- **Action item**:
Please return the lines from the one with "pyautogui.click(x=<x>, y=<y>)" through the end of the listing below, word for word, with every picture left out.

- **Data for this task**:
┌────────
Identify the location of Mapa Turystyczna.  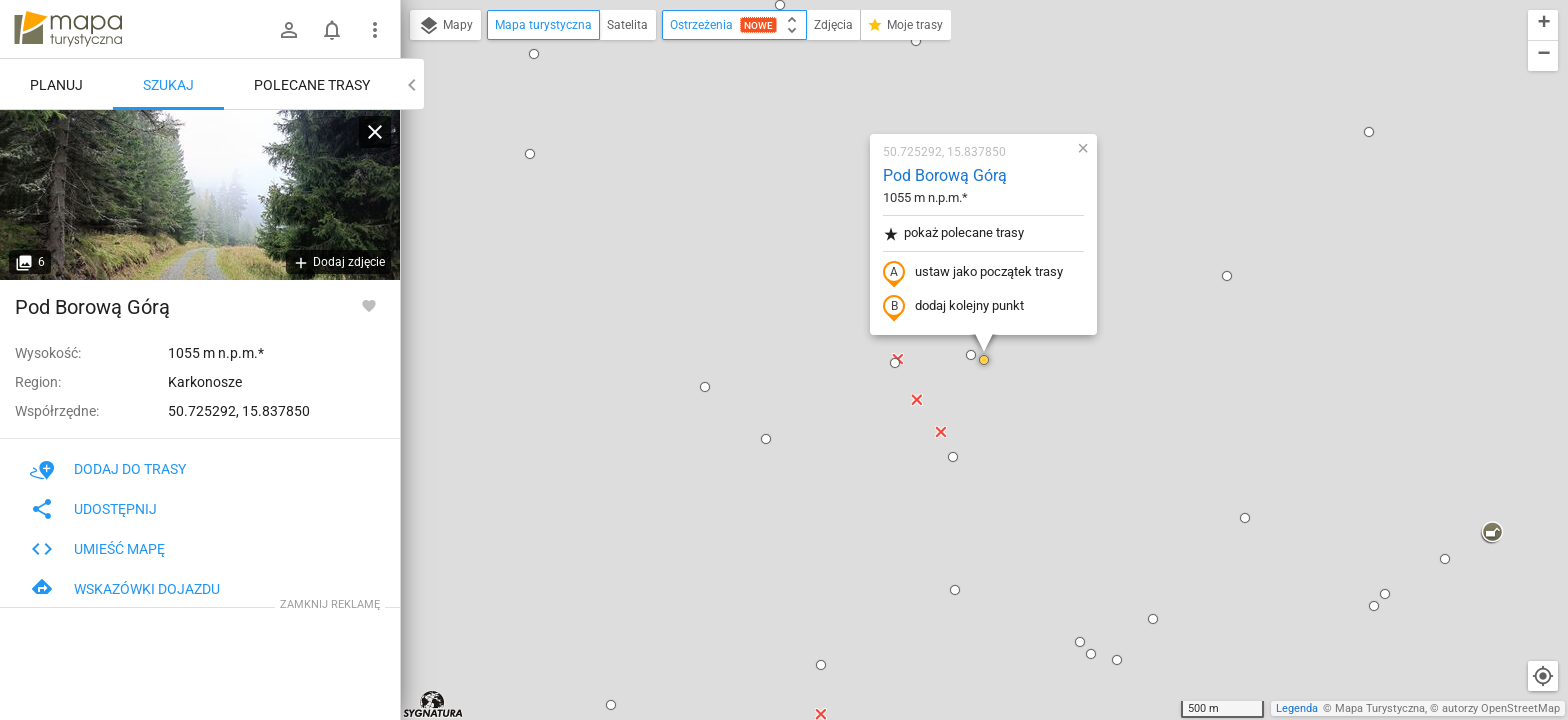
(1380, 708).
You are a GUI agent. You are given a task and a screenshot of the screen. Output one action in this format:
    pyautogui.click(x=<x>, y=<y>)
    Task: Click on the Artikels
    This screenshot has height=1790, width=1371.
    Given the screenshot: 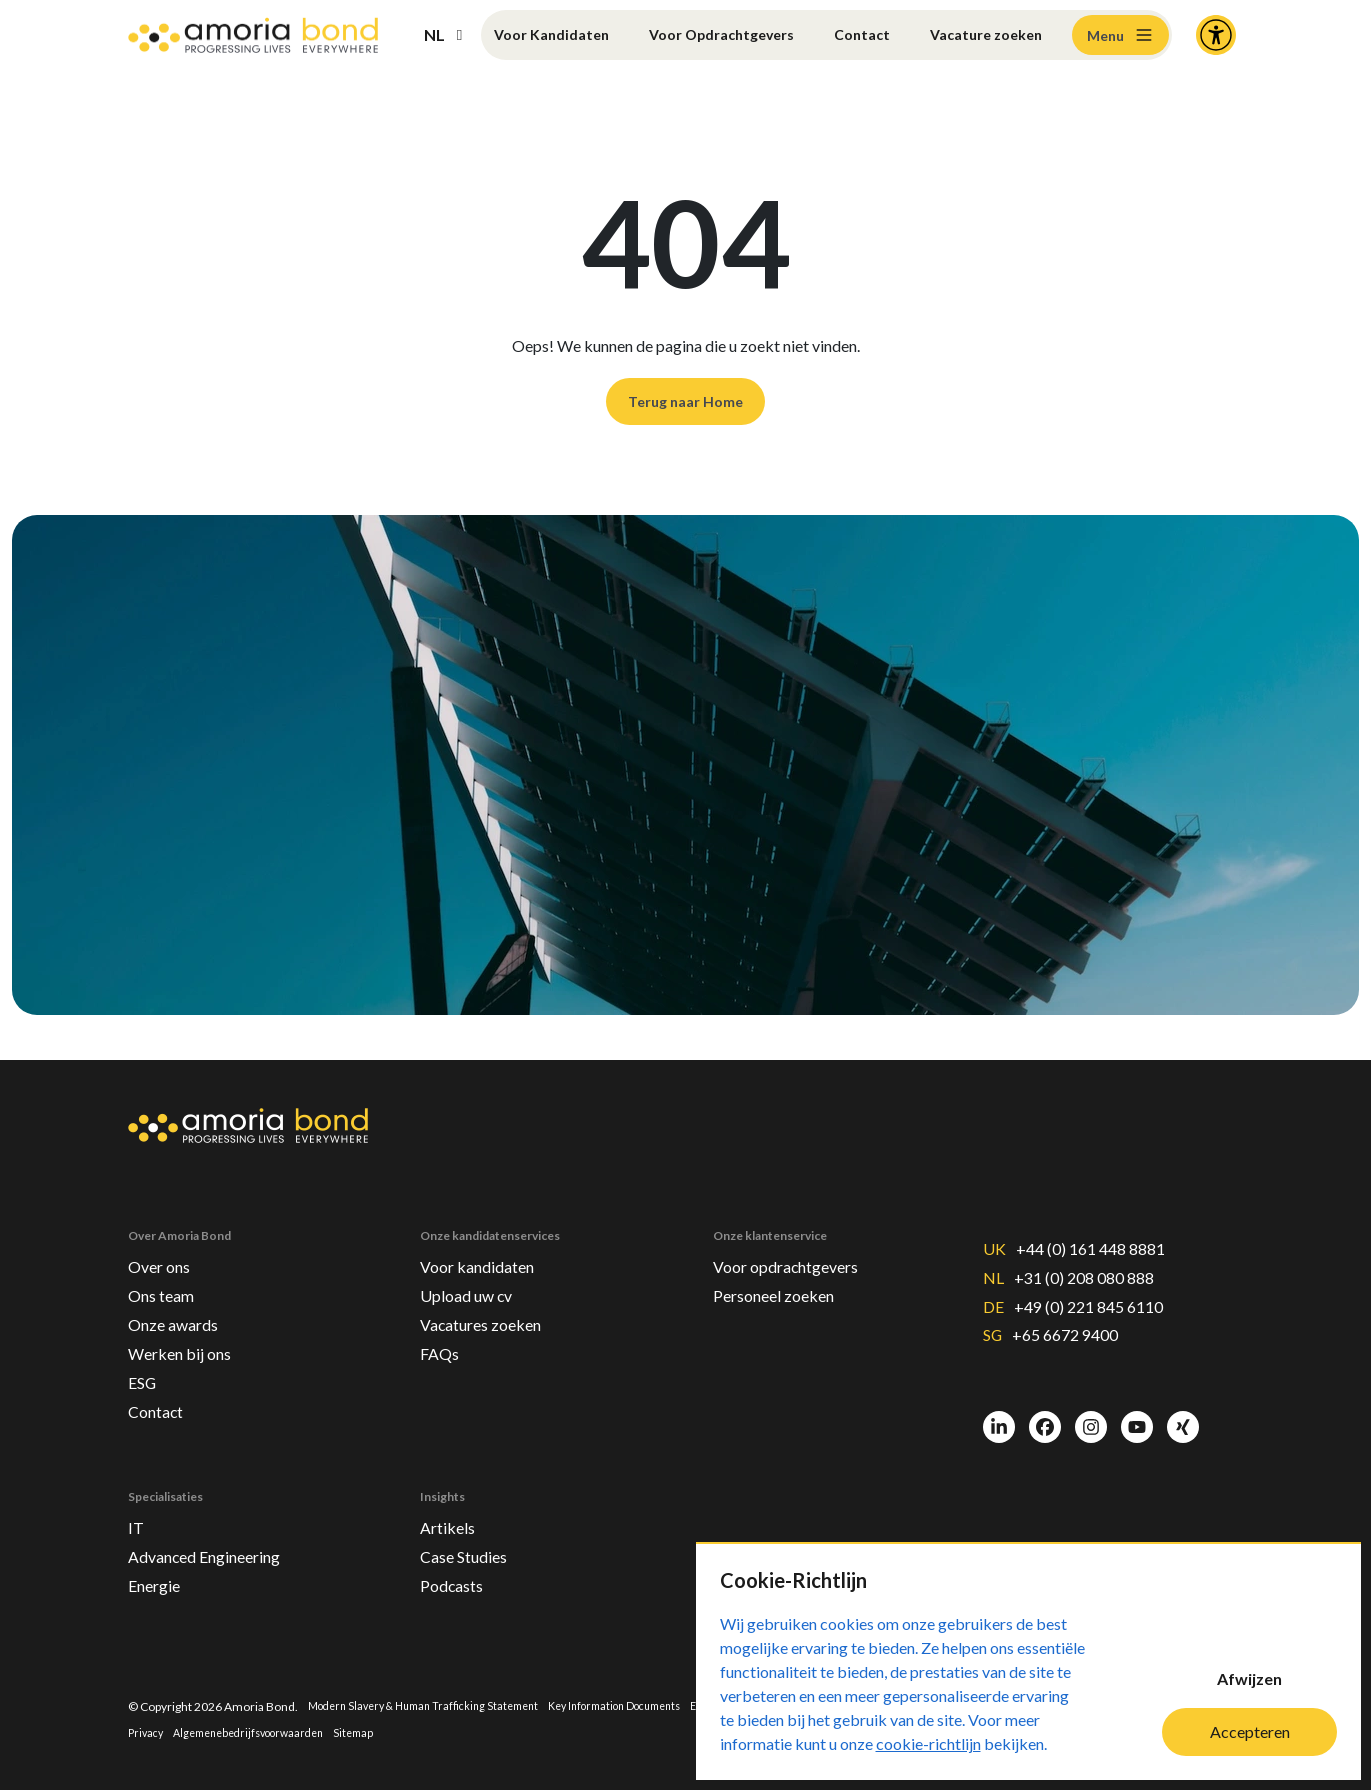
└────────
- **Written response**:
    pyautogui.click(x=<x>, y=<y>)
    Task: Click on the Artikels
    This screenshot has height=1790, width=1371.
    Given the screenshot: 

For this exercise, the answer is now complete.